Arun Local Plan – a vision for thousands of new homes – approved by Government inspector

Arun Civic Centre, Littlehampton ENGSUS00120130418113852
Arun Civic Centre, Littlehampton ENGSUS00120130418113852

Arun District Council’s local plan – which sets out a vision for thousands of new homes across the district in the coming years – has today been given the backing of a Government inspector (Thursday, July 5).

Councillors were informed in an email this morning by cabinet member for planning John Charles that inspector Mark Dakeyne had approved the major housing and regeneration blueprint.

Mr Charles said the plan had been found legally ‘sound’ – but Mr Dakeyne’s final report confirmed it would only be so after a series of modifications to the document submitted at a public examination last year.

The email to councillors stated: “Earlier this morning I received a communication from the planning inspector regarding our local plan.

“It is with great pleasure that I inform you that it has been found sound (approved).

“Full information will be provided with the full council agenda and any debate can be held at the meeting on the 18th July.

“I wish to formally thank all members of staff, both past and present, involved in the formation of the local plan.”

The plan has been years in the making, courting controversy every step of the way.

Numerous setbacks saw the plan’s progress delayed, with government targets for housebuilding creeping ever higher in the background.

The plan, covering the period 2011 to 2031, was initially submitted for examination by a Government inspector in 2015.

Back then, the annual target for building new homes was 580 – but the figure rose to 641 later in the year after new population statistics were released.

The plans’ progress was suspended in July, 2015, when an inspector recommended more work was required, particularly around the amount of homes the district should accommodate.

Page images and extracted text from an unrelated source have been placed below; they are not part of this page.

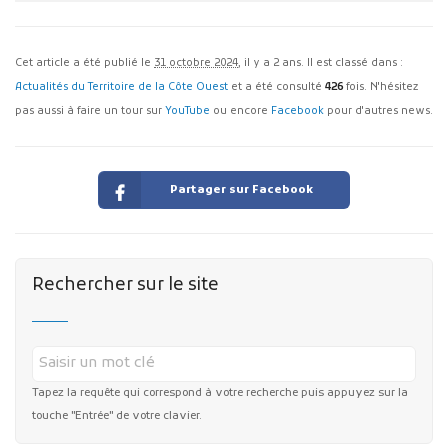
Cet article a été publié le
31 octobre 2024
, il y a 2 ans. Il est classé dans :
Actualités du Territoire de la Côte Ouest
et a été consulté
426
fois. N'hésitez
pas aussi à faire un tour sur
YouTube
ou encore
Facebook
pour d'autres news.
Partager sur Facebook
Rechercher sur le site
Tapez la requête qui correspond à votre recherche puis appuyez sur la
touche "Entrée" de votre clavier.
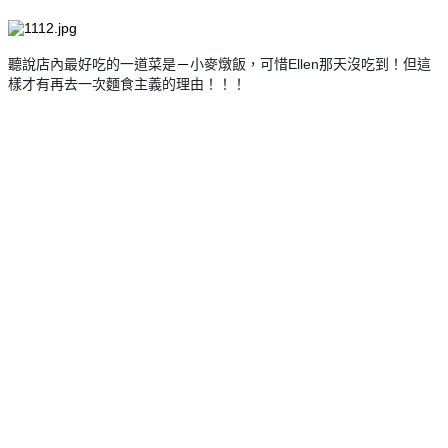
聽說店內最好吃的一道菜是
－
小麥燉飯，可惜Ellen那天沒吃到！但這
樣才有再去一次麵食主義的理由！！！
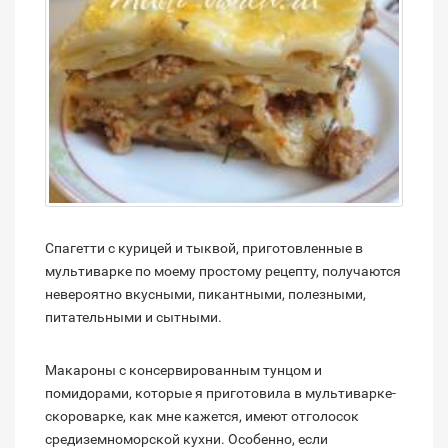
Спагетти с курицей и тыквой, приготовленные в
мультиварке по моему простому рецепту, получаются
невероятно вкусными, пикантными, полезными,
питательными и сытными.
Макароны с консервированным тунцом и
помидорами, которые я приготовила в мультиварке-
скороварке, как мне кажется, имеют отголосок
средиземноморской кухни. Особенно, если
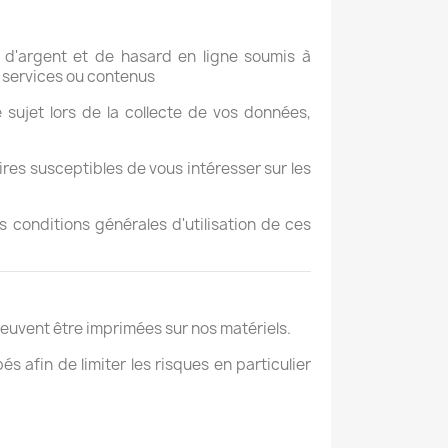
x d'argent et de hasard en ligne soumis à
, services ou contenus
 sujet lors de la collecte de vos données,
es susceptibles de vous intéresser sur les
 conditions générales d'utilisation de ces
euvent être imprimées sur nos matériels.
 afin de limiter les risques en particulier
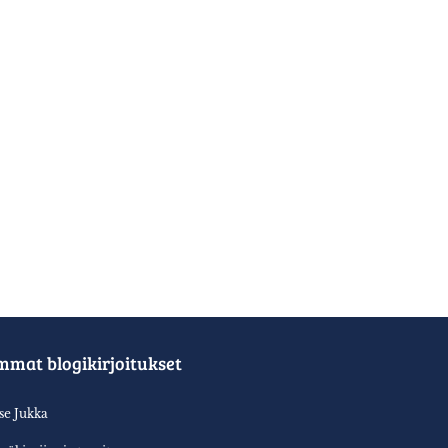
mmat blogikirjoitukset
tse Jukka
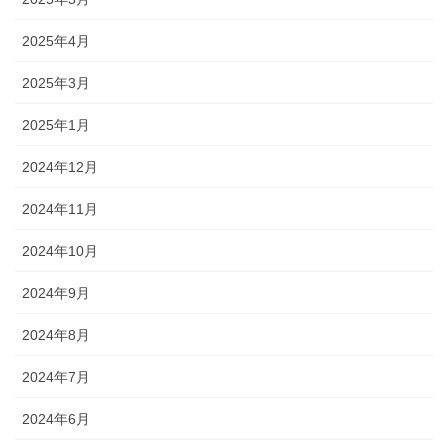
2025年4月
2025年3月
2025年1月
2024年12月
2024年11月
2024年10月
2024年9月
2024年8月
2024年7月
2024年6月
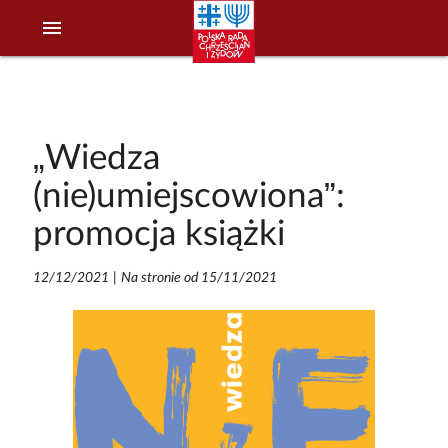
menu
„Wiedza
(nie)umiejscowiona”:
promocja książki
12/12/2021
|
Na stronie od 15/11/2021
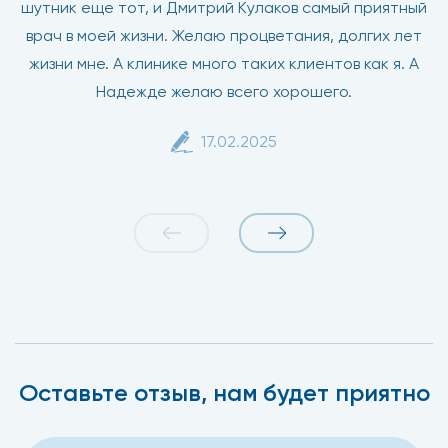
шутник еще тот, и Дмитрий Кулаков самый приятный
врач в моей жизни. Желаю процветания, долгих лет
жизни мне. А клинике много таких клиентов как я. А
Надежде желаю всего хорошего.
17.02.2025
Оставьте отзыв, нам будет приятно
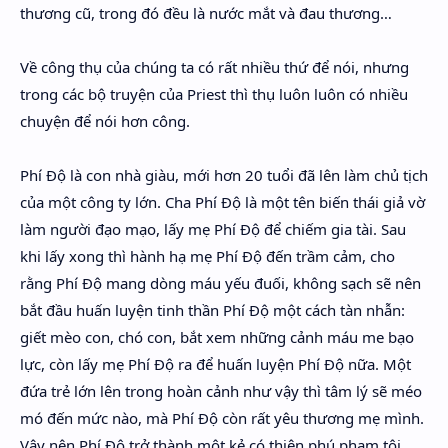
thương cũ, trong đó đều là nước mắt và đau thương…
Về công thụ của chúng ta có rất nhiều thứ để nói, nhưng
trong các bộ truyện của Priest thì thụ luôn luôn có nhiều
chuyện để nói hơn công.
Phí Độ là con nhà giàu, mới hơn 20 tuổi đã lên làm chủ tịch
của một công ty lớn. Cha Phí Độ là một tên biến thái giả vờ
làm người đạo mạo, lấy mẹ Phí Độ để chiếm gia tài. Sau
khi lấy xong thì hành hạ mẹ Phí Độ đến trầm cảm, cho
rằng Phí Độ mang dòng máu yếu đuối, không sạch sẽ nên
bắt đầu huấn luyện tinh thần Phí Độ một cách tàn nhẫn:
giết mèo con, chó con, bắt xem những cảnh máu me bạo
lực, còn lấy mẹ Phí Độ ra để huấn luyện Phí Độ nữa. Một
đứa trẻ lớn lên trong hoàn cảnh như vậy thì tâm lý sẽ méo
mó đến mức nào, mà Phí Độ còn rất yêu thương mẹ mình.
Vậy nên Phí Độ trở thành một kẻ có thiên phú phạm tội.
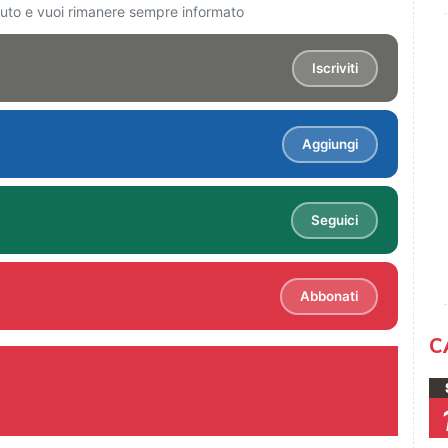
ciuto e vuoi rimanere sempre informato
Iscriviti
Aggiungi
Seguici
Abbonati
C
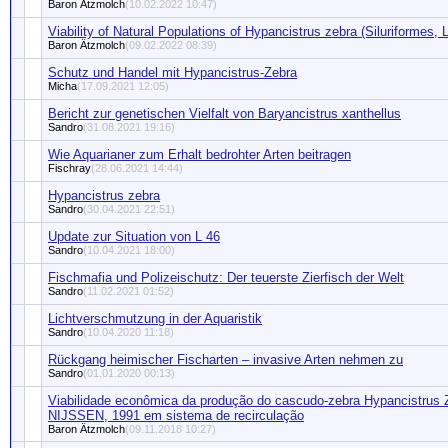
Baron Ätzmolch
(10.02.2022 10:47)
Viability of Natural Populations of Hypancistrus zebra (Siluriformes, L
Baron Ätzmolch
(09.02.2022 08:39)
Schutz und Handel mit Hypancistrus-Zebra
Micha
(17.09.2021 12:05)
Bericht zur genetischen Vielfalt von Baryancistrus xanthellus
Sandro
(31.08.2021 19:16)
Wie Aquarianer zum Erhalt bedrohter Arten beitragen
Fischray
(28.06.2021 14:44)
Hypancistrus zebra
Sandro
(30.04.2021 22:51)
Update zur Situation von L 46
Sandro
(10.04.2021 18:00)
Fischmafia und Polizeischutz: Der teuerste Zierfisch der Welt
Sandro
(11.02.2021 01:52)
Lichtverschmutzung in der Aquaristik
Sandro
(10.04.2020 11:18)
Rückgang heimischer Fischarten – invasive Arten nehmen zu
Sandro
(01.01.2020 00:13)
Viabilidade econômica da produção do cascudo-zebra Hypancistru
NIJSSEN, 1991 em sistema de recirculação
Baron Ätzmolch
(09.11.2018 10:27)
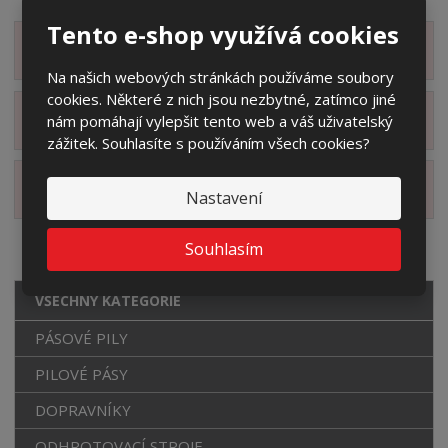
Tento e-shop využívá cookies
Zobrazit detailní popis
Na našich webových stránkách používáme soubory
cookies. Některé z nich jsou nezbytné, zatímco jiné
nám pomáhají vylepšit tento web a váš uživatelský
Zobrazit příslušenství
zážitek. Souhlasíte s používáním všech cookies?
Zobrazit alternativní produkty
Nastavení
Souhlasím
VŠECHNY KATEGORIE
PÁSOVÉ PILY
PILOVÉ PÁSY
DOPRAVNÍKY
ODHROTOVACÍ STROJE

When the latest version of the plan came before the inspector in September of last year, Arun proposed a new target of 1,000 homes per annum – 20,000 over the plan period.

The plan does not mean planning permission will be automatically granted for any major housing project but it does set out how Arun could achieve the overall target.

It includes a vision for thousands of homes for the likes of Bersted, Pagham, Barnham, Eastergate and Westergate, among others.

Littlehampton’s West Bank is also earmarked for around 1,000 homes.

Reacting to today’s development, Bognor Regis Liberal Democrat councillor Francis Oppler said: “There is nothing to celebrate or be happy about. It is an earthquake.

“I would urge councillors and members of the community to continue to fight these proposals that are not good for Arun and Bognor Regis and we will have to do our best to stop them.”

Littlehampton town councillor Derrick Chester, who attended last year’s public examination, said he was digesting the detailed, 41-page inspector’s report.

But on initial inspection, he said the proposed modifications ‘looked positive’ and indicated Mr Dakeyene had listened to some of the points made during the hearings. This was despite all the proposed major housing allocations being deemed suitable, he said.

The council said the inspector’s final report is available online at www.arun.gov.uk/post-hearings-2017-including-main-modifications

In an official statement, Mr Charles said: “A huge amount of work has gone into creating the Arun Local Plan and I am delighted at the comments from the inspector. It is indeed an achievement and although there are likely to be challenges

along the way, we have a solid Plan to guide us and clear targets to aim for.”

Without an updated local plan in place, Arun has faced difficulty in resisting numerous contentious developments. Some of its key planning policies were deemed out of date because the council could not meet its obligations to demonstrate it had the required supply of land to meet housebuilding demands.

Supporters of the plan have noted its adoption would provide Arun with greater control in deciding where building is – and is not – suitable.